<聖獣界ソーン・PCゲームノベル>


紅玉と蒼玉の円舞曲 ruby and sapphire-waltz










 休ませたほうがいいという提案のもと、白山羊亭を後にした千獣だったが、それでも今の住処である森に戻ることはできなかった。
 何か、引っ掛かりのようなものが残っていて、まだ全て終わらせていない感覚が胸の奥に湧いていたから。
 双子が――どちらか片方だけでも――目覚めていない内に白山羊亭に訪れても、何かしら話を聞けるわけではない。

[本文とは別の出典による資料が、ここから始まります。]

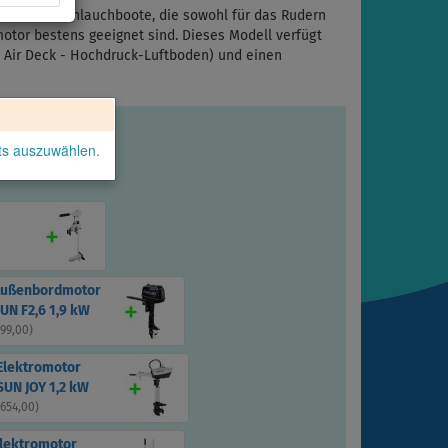
r kleinen Schlauchboote, die sowohl für das Rudern
otor bestens geeignet sind. Dieses Modell verfügt
 Air Deck - Hochdruck-Luftboden) und einen
kts auszuwählen.
Außenbordmotor
UN F2,6 1,9 kW
199,00
)
Elektromotor
UN JOY 1,2 kW
 654,00
)
Elektromotor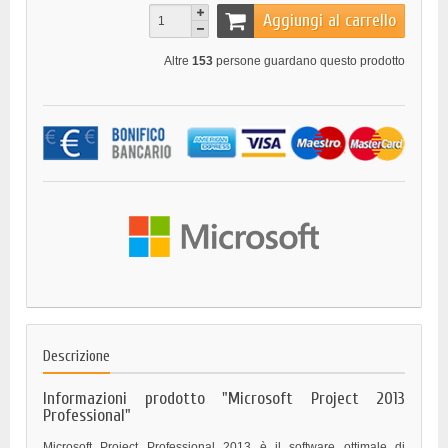
Aggiungi al carrello
Altre
153
persone guardano questo prodotto
Descrizione
Informazioni prodotto "Microsoft Project 2013
Professional"
Microsoft Project Professional 2013 è il software ottimale di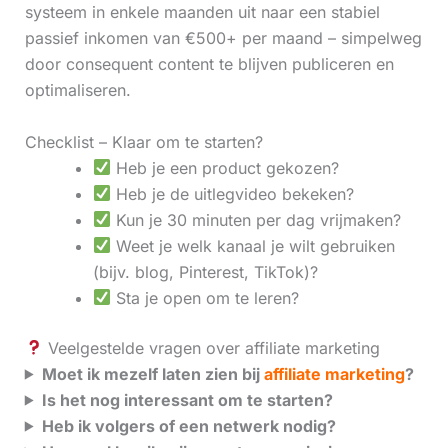
systeem in enkele maanden uit naar een stabiel
passief inkomen van €500+ per maand – simpelweg
door consequent content te blijven publiceren en
optimaliseren.
Checklist – Klaar om te starten?
Heb je een product gekozen?
Heb je de uitlegvideo bekeken?
Kun je 30 minuten per dag vrijmaken?
Weet je welk kanaal je wilt gebruiken
(bijv. blog, Pinterest, TikTok)?
Sta je open om te leren?
Veelgestelde vragen over affiliate marketing
Moet ik mezelf laten zien bij
affiliate marketing
?
Is het nog interessant om te starten?
Heb ik volgers of een netwerk nodig?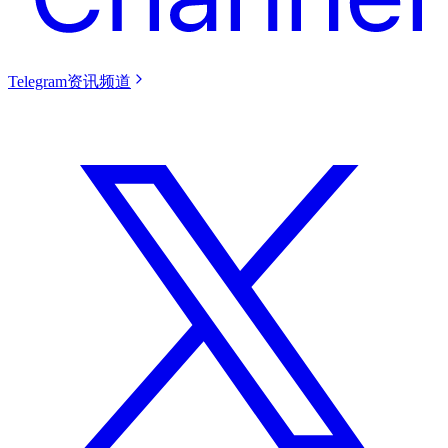
Telegram资讯频道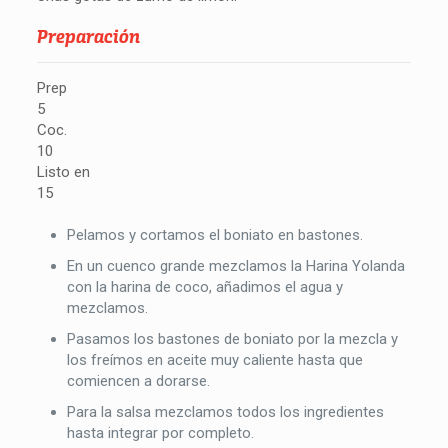
Preparación
Prep
5
Coc.
10
Listo en
15
Pelamos y cortamos el boniato en bastones.
En un cuenco grande mezclamos la Harina Yolanda
con la harina de coco, añadimos el agua y
mezclamos.
Pasamos los bastones de boniato por la mezcla y
los freímos en aceite muy caliente hasta que
comiencen a dorarse.
Para la salsa mezclamos todos los ingredientes
hasta integrar por completo.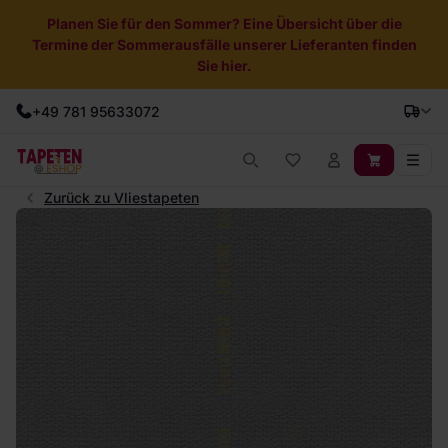
Planen Sie für den Sommer? Eine Übersicht über die
Termine der Sommerausfälle unserer Lieferanten finden
Sie hier.
+49 781 95633072
Zurück zu Vliestapeten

 だから、目が覚めるまで、動けるようになるまで、千獣は待って、やっと双子が間借りしている白山羊亭の奥へ足を踏み入れた。
(……?)
 入れ違うように通り過ぎた男性に、千獣は小首をかしげ眼を瞬かせる。
 不敵とも柔和とも取れる笑みを口元に浮かべた男性の服は白衣。
 千獣は不思議に思いつつも、半分開いたままの扉から中を伺うように覗き込んだ。
「……?」
 双子の診察か何かをルディアに頼まれた人だろうかと考えたが、瞳に移る双子の片割れ――蒼い瞳からしてサックの表情を見止めると、その考えは一瞬にして消え去った。
「……あの、人」
 声をかけられたことで、サックは顔を上げる。
「……敵……?」
 それは疑問というよりは確認。
 サックは以前、夢馬の協力者を探していたし、この場所に訪れると理由をもつものといえば、夢馬の封印に付き合った自分達と、結局千獣の前には姿を現さなかった協力者のどちらかのみだと思ったから。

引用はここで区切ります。